Abstract

Thinking in terms of “regimes” and “regime types” has become popular in comparative welfare research since the late 1980s. Originally stemming from international relations studies (Krasner 1983), the “regime” concept has been discovered for and adapted to welfare state research mainly by Danish sociologist Gøsta Esping‐Andersen, who used it in his seminal work on The Three Worlds of Welfare Capitalism (1990) to characterize the institutional nexus of work and welfare in advanced capitalist societies. Building on a welfare regime's capacity to reduce the market dependency of individuals (“decommodification”), its implications for the structure of social inequality (“stratification”), and the relative importance of state, market, and the family (or households) in the production of social welfare, Esping‐Andersen claimed that the modern welfare state comes in three ideal typical variants: the “liberal,” the “conservative,” and the “social democratic” model. The great advance for welfare research brought about by this regime typology is twofold. On the one hand, the “three worlds” constitute a suitable tool for bringing order into the complex “real world” of welfare capitalism.
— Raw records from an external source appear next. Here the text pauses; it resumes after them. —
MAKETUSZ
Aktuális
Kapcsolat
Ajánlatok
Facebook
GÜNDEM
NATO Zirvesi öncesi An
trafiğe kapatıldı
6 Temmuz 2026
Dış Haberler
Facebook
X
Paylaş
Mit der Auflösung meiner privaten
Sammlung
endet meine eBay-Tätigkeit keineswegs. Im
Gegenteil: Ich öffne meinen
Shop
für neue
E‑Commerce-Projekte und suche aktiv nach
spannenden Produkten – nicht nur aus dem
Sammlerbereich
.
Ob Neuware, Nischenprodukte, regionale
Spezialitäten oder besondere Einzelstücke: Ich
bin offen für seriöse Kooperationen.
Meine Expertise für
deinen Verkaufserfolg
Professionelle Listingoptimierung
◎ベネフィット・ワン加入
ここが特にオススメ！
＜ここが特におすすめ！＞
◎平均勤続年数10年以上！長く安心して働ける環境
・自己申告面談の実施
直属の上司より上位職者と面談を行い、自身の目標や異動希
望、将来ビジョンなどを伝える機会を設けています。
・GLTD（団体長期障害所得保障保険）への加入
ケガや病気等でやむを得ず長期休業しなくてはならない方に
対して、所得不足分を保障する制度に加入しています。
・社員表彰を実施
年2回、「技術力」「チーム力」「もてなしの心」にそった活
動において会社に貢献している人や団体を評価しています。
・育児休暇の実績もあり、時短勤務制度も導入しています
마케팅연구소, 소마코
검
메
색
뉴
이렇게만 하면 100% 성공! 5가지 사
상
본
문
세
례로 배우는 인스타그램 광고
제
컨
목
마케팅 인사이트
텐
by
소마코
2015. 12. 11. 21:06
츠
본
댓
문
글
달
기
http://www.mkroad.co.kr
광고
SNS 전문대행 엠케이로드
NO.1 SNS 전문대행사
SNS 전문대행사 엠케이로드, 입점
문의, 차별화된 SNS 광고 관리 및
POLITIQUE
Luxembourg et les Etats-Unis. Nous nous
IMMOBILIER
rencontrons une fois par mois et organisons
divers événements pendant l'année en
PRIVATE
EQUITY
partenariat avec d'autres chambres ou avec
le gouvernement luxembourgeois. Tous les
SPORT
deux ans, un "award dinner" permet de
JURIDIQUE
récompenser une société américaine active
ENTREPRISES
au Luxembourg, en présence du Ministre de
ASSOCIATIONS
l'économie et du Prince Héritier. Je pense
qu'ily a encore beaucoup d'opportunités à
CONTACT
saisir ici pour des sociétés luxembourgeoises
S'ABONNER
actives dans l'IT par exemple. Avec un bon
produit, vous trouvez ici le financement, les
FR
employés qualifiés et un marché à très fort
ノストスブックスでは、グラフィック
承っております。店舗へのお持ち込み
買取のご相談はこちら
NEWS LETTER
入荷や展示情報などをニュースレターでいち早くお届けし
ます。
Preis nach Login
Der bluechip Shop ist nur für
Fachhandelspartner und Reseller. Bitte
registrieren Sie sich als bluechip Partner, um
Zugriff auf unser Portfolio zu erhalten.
On the other hand, and when it comes to specify the differences between advanced welfare states, the concept of welfare regimes focuses not simply on social expenditure data but on the qualitative aspects of welfare state policies, i.e., on the welfare state's relevance as a means of ordering social relations according to specific ideological convictions and normative principles. According to Esping‐Andersen, the relative weight of “liberal,” “conservative,” and/or “social democratic” convictions and principles in different national welfare regimes today depends on the power resources with which the respective social movements were able to engage in the “democratic class struggle” (Korpi 1983) around the welfare state, its emergence and its design, in the late nineteenth and early twentieth centuries.